Seahawks fans shouldn’t hate on players for going after best contract
Mar 10, 2014, 11:51 AM | Updated: 2:53 pm
With a Super Bowl win, Seattle Seahawks players’ stock has gone up. Players considering better offers from other teams in free agency are getting some flack from Seahawks fans for not being loyal to their team.
“I was listening to John Clayton Show’s on the weekend on 710 ESPN and the first caller, right off the bat, said ‘Michael Bennett, what a selfish player. I used to like that guy and now I think he’s just a jerk,'” says KIRO Radio’s Tom Tangney.
Multiple reports last week stated Bennett, considered one of the best available defensive linemen, didn’t intend to re-sign with the Seahawks before free agency began March 11. While it didn’t come to that, as the Seahawks came to a deal with Bennett on Monday, Tom and Curley co-host John Curley says we shouldn’t be harsh on the guys that don’t.
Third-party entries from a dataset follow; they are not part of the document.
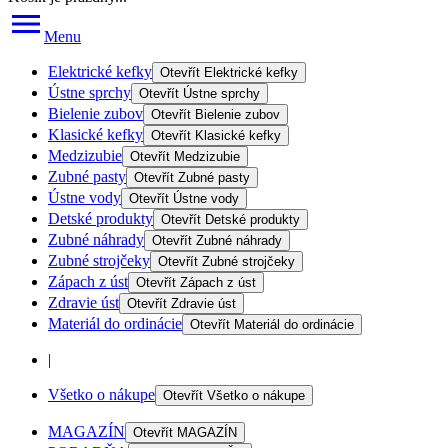
Menu
Elektrické kefky
Otevřít
Elektrické kefky
Ústne sprchy
Otevřít
Ústne sprchy
Bielenie zubov
Otevřít
Bielenie zubov
Klasické kefky
Otevřít
Klasické kefky
Medzizubie
Otevřít
Medzizubie
Zubné pasty
Otevřít
Zubné pasty
Ústne vody
Otevřít
Ústne vody
Detské produkty
Otevřít
Detské produkty
Zubné náhrady
Otevřít
Zubné náhrady
Zubné strojčeky
Otevřít
Zubné strojčeky
Zápach z úst
Otevřít
Zápach z úst
Zdravie úst
Otevřít
Zdravie úst
Materiál do ordinácie
Otevřít
Materiál do ordinácie
|
Všetko o nákupe
Otevřít
Všetko o nákupe
MAGAZÍN
Otevřít
MAGAZÍN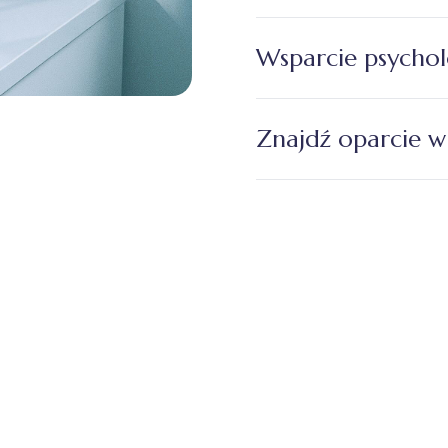
Wsparcie psychol
Znajdź oparcie w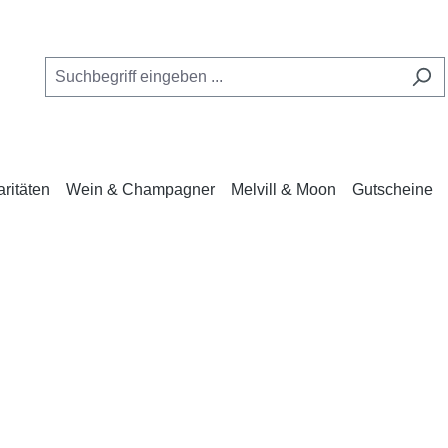
ritäten
Wein & Champagner
Melvill & Moon
Gutscheine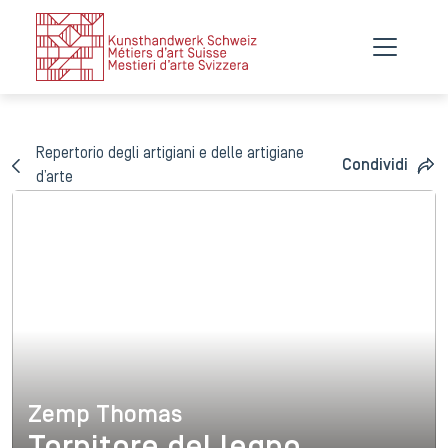
Repertorio degli artigiani e delle artigiane
Condividi
d’arte
Zemp Thomas
Zemp Thomas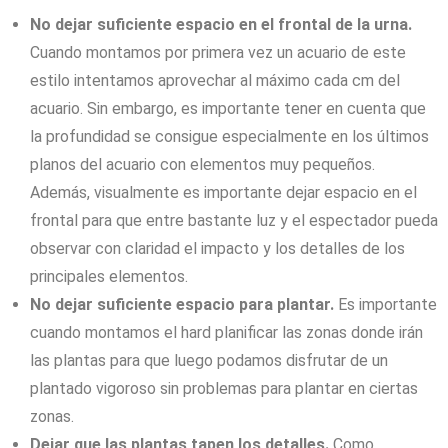
No dejar suficiente espacio en el frontal de la urna.
Cuando montamos por primera vez un acuario de este
estilo intentamos aprovechar al máximo cada cm del
acuario. Sin embargo, es importante tener en cuenta que
la profundidad se consigue especialmente en los últimos
planos del acuario con elementos muy pequeños.
Además, visualmente es importante dejar espacio en el
frontal para que entre bastante luz y el espectador pueda
observar con claridad el impacto y los detalles de los
principales elementos.
No dejar suficiente espacio para plantar.
Es importante
cuando montamos el hard planificar las zonas donde irán
las plantas para que luego podamos disfrutar de un
plantado vigoroso sin problemas para plantar en ciertas
zonas.
Dejar que las plantas tapen los detalles.
Como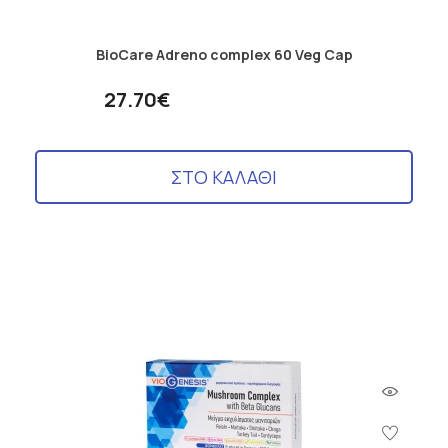
BioCare Adreno complex 60 Veg Cap
27.70€
ΣΤΟ ΚΑΛΑΘΙ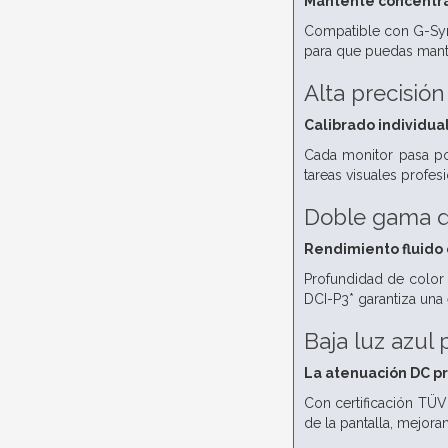
Mantente concentra
Compatible con G-Sync
para que puedas mant
Alta precisión
Calibrado individua
Cada monitor pasa por
tareas visuales profes
Doble gama d
Rendimiento fluido 
Profundidad de color 
DCI-P3* garantiza una 
Baja luz azul
La atenuación DC pr
Con certificación TÜV 
de la pantalla, mejor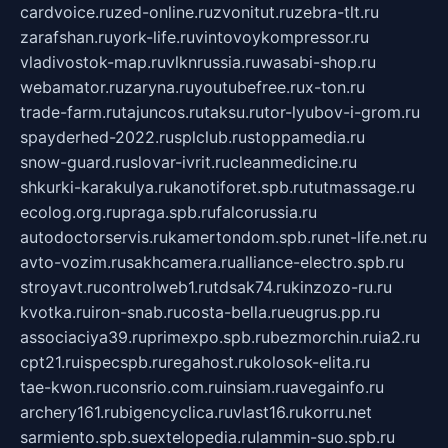
cardvoice.ru
zed-online.ru
zvonitut.ru
zebra-tlt.ru
zarafshan.ru
york-life.ru
vintovoykompressor.ru
vladivostok-map.ru
vlknrussia.ru
wasabi-shop.ru
webamator.ru
zaryna.ru
youtubefree.ru
x-ton.ru
trade-farm.ru
tajuncos.ru
taksu.ru
tor-lyubov-i-grom.ru
spayderhed-2022.ru
splclub.ru
stoppamedia.ru
snow-guard.ru
slovar-ivrit.ru
cleanmedicine.ru
shkurki-karakulya.ru
kanotiforet.spb.ru
tutmassage.ru
ecolog.org.ru
praga.spb.ru
falcorussia.ru
autodoctorservis.ru
kamertondom.spb.ru
net-life.net.ru
avto-vozim.ru
sakhcamera.ru
alliance-electro.spb.ru
stroyavt.ru
controlweb1.ru
tdsak74.ru
kinzozo-ru.ru
kvotka.ru
iron-snab.ru
costa-bella.ru
eugrus.pp.ru
associaciya39.ru
primexpo.spb.ru
bezmorchin.ru
ia2.ru
cpt21.ru
ispecspb.ru
regahost.ru
kolosok-elita.ru
tae-kwon.ru
consrio.com.ru
insiam.ru
avegainfo.ru
archery161.ru
bigencyclica.ru
vlast16.ru
korru.net
sarmiento.spb.su
extelopedia.ru
lammin-suo.spb.ru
“Now is the opportunity for those guys to reap what they have sown,” says Curley.
Curley says Seahawks fans are assigning much more power to their relationship with players than actually exists.
“This is all based on a false relationship,” says Curley. “This is very similar to the guy sitting there in front of a Bud Light at a strip club. The girl dances back and forth across the bar and she happens to stop in front of him because he’s got a bunch of dollar bills there.”
The girl dancing before the man at the strip club is of course dancing for his dollars, but the guy might read the situation differently.
“She’s making eye contact and she’s shaking her money-maker right in front of him. Then the guy is looking up he’s thinking I’ve got this real connection with this woman, she really enjoys my balding head and my gigantic Dunlop stomach,” says Curley.
“Then he watches her dance with somebody else. Then he watches her leave with her gigantic thick-neck boyfriend and he realizes […] it’s just about the money.”
Curley won’t deny that Seahawks fans are unique in how the 12th Man can manipulate games via sound and players might appreciate that, but he understands ultimately for the players, it’s a business.
“She [the dancer] is getting what she can. These guys [Seahawks players] are going to get what they can. And if you think, as a fan, that they love you or love Seattle, or love playing in Seattle, they don’t,” says Curley. “It doesn’t go any further than the dollar.”
Seahawks player Doug Baldwin tried to explain to fans in a guest commentary for Q13 that these players have to capitalize on their opportunities in what is typically a very short NFL career.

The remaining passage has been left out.